→ TO DO
As the answer, give a copy of each line below that includes the word "resolution".

→ DATA EXCERPTS
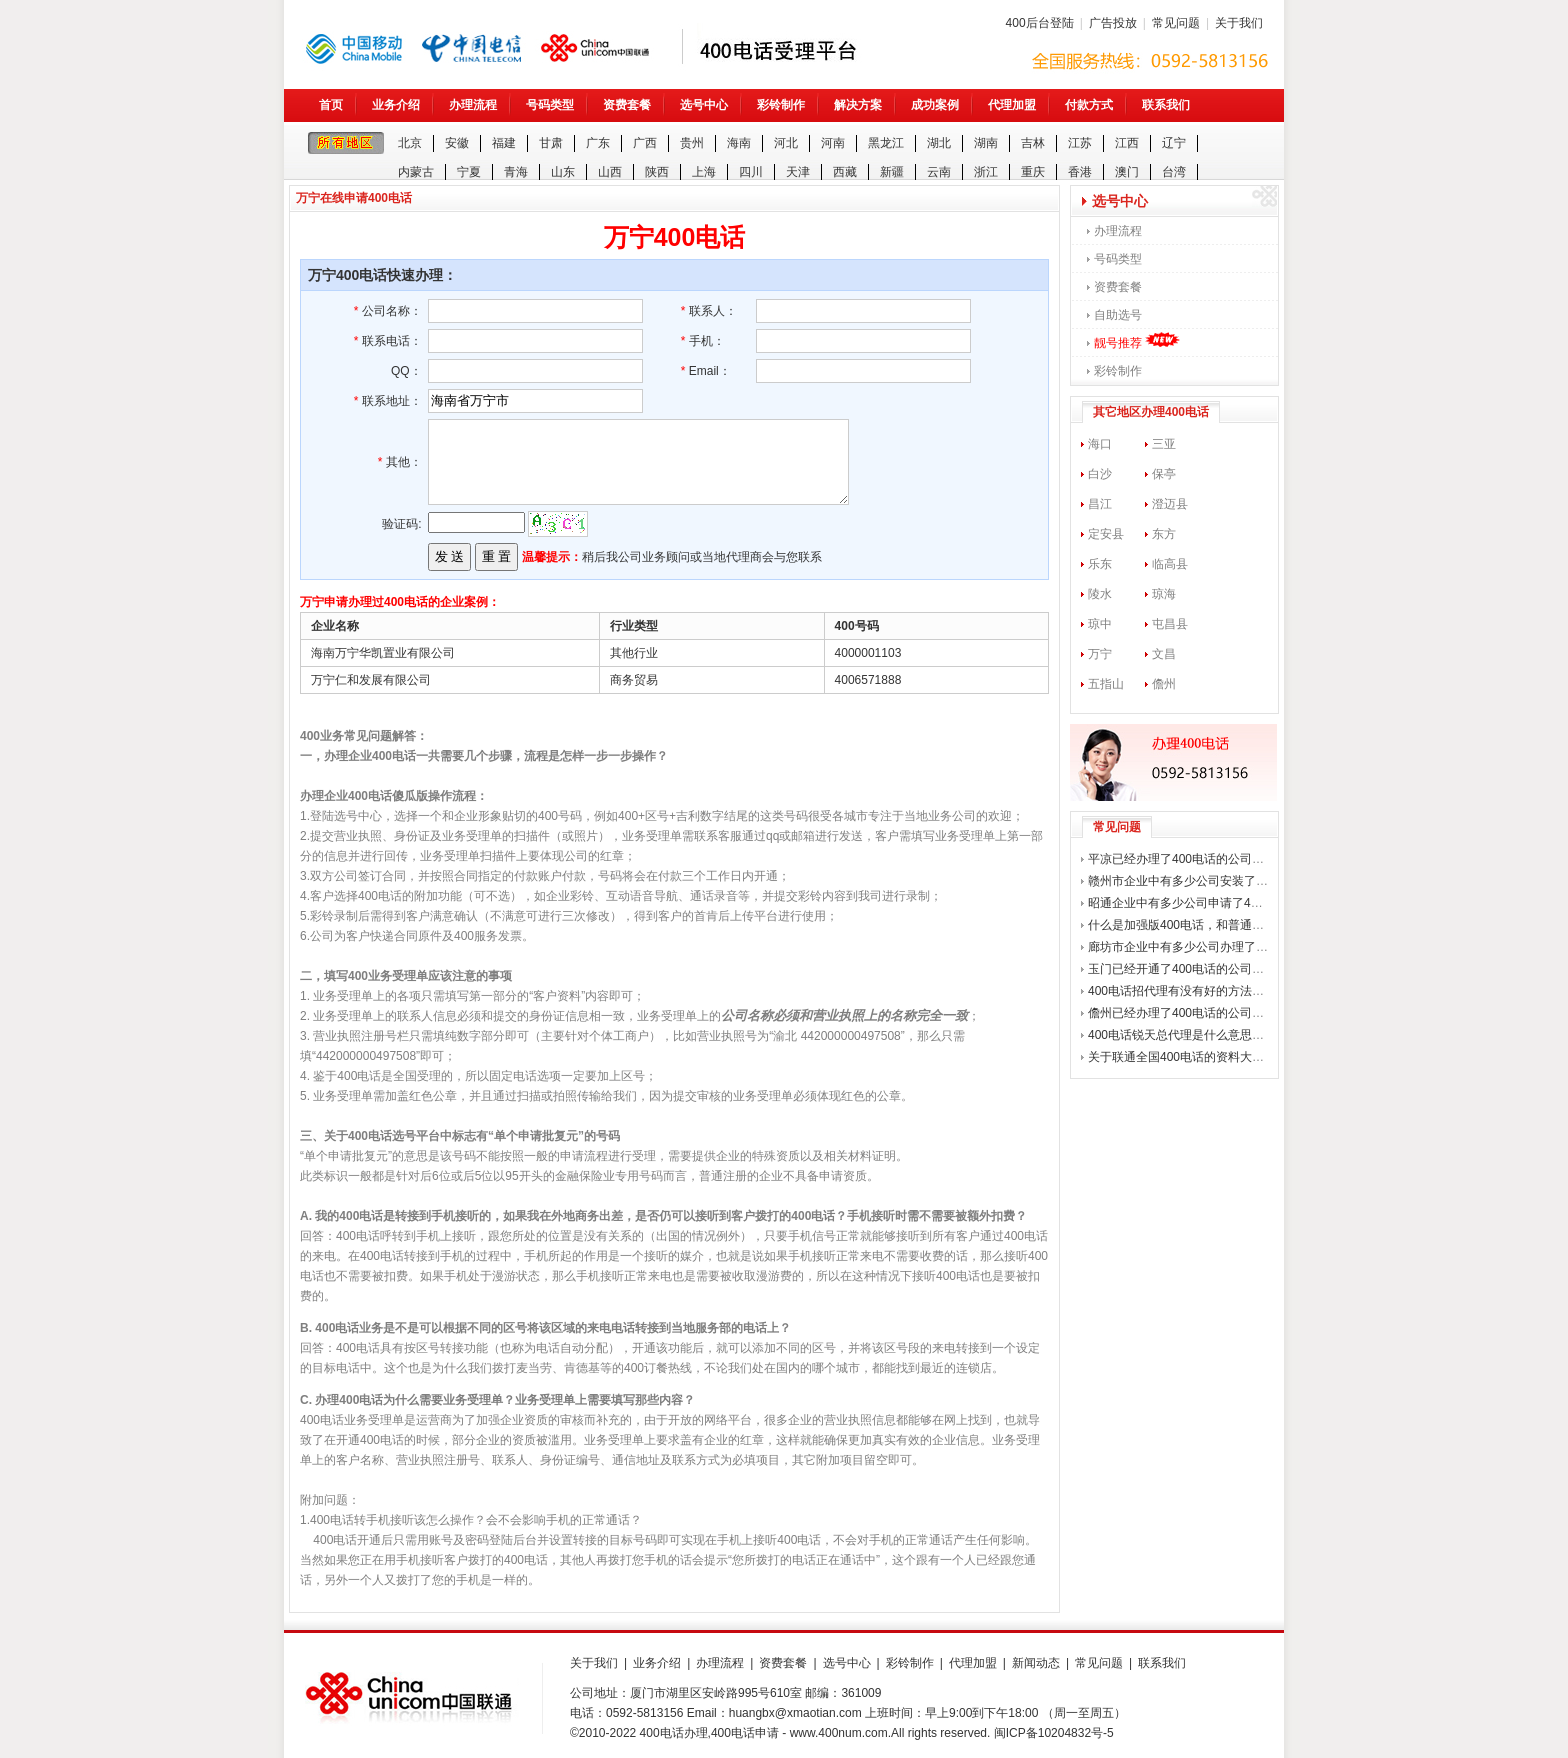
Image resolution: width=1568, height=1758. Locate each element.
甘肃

* * *

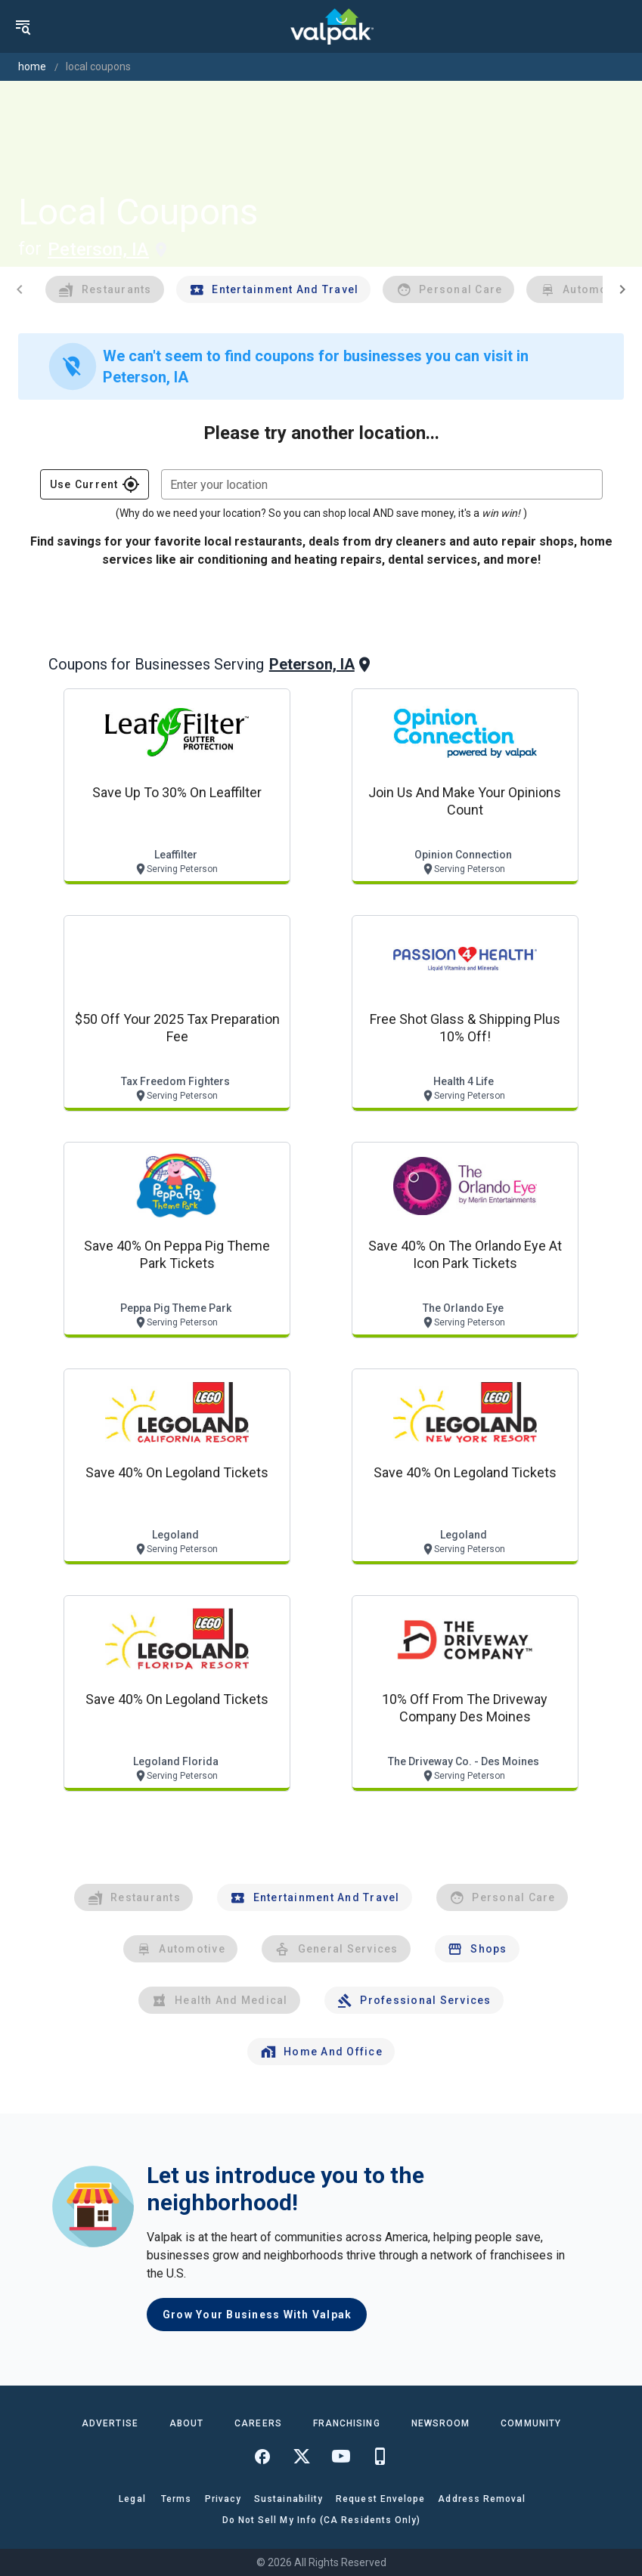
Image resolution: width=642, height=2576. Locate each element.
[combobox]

==

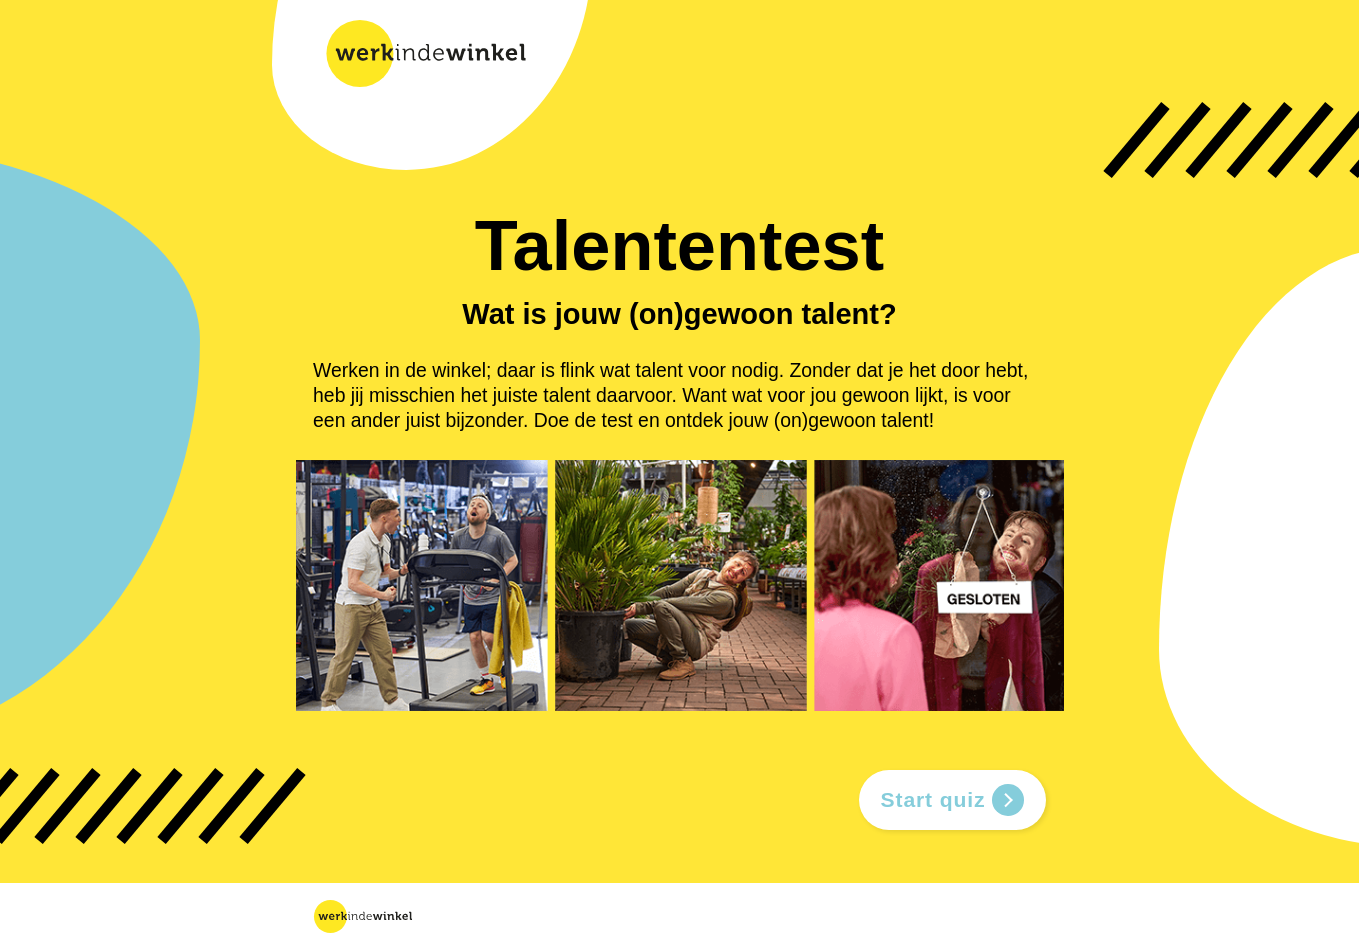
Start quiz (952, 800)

→ RESPONSE AREA
Image resolution: width=1568, height=1758. Locate each element.
Image resolution: width=642, height=2576. Locate each element.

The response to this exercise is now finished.